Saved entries

______________________________

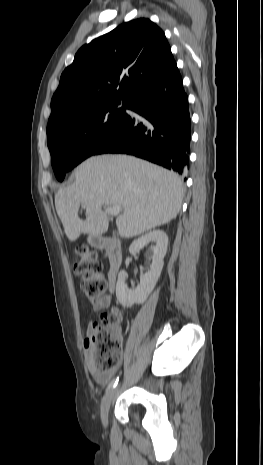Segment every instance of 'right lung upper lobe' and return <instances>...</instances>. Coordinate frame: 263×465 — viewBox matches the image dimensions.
<instances>
[{
	"mask_svg": "<svg viewBox=\"0 0 263 465\" xmlns=\"http://www.w3.org/2000/svg\"><path fill=\"white\" fill-rule=\"evenodd\" d=\"M176 62L163 31L146 18L124 23L82 46L61 75L48 123L86 105L128 99Z\"/></svg>",
	"mask_w": 263,
	"mask_h": 465,
	"instance_id": "obj_1",
	"label": "right lung upper lobe"
}]
</instances>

______________________________

■ **Problem to solve**
Your answer should be every entry repeated exactly, minus the pictures.

■ **Answer below**
Segment every instance of 'right lung upper lobe' and return <instances>...</instances>. Coordinate frame: 263×465 — viewBox matches the image dimensions.
<instances>
[{
	"mask_svg": "<svg viewBox=\"0 0 263 465\" xmlns=\"http://www.w3.org/2000/svg\"><path fill=\"white\" fill-rule=\"evenodd\" d=\"M176 62L163 31L146 18L124 23L82 46L61 75L48 123L86 105L128 99Z\"/></svg>",
	"mask_w": 263,
	"mask_h": 465,
	"instance_id": "obj_1",
	"label": "right lung upper lobe"
}]
</instances>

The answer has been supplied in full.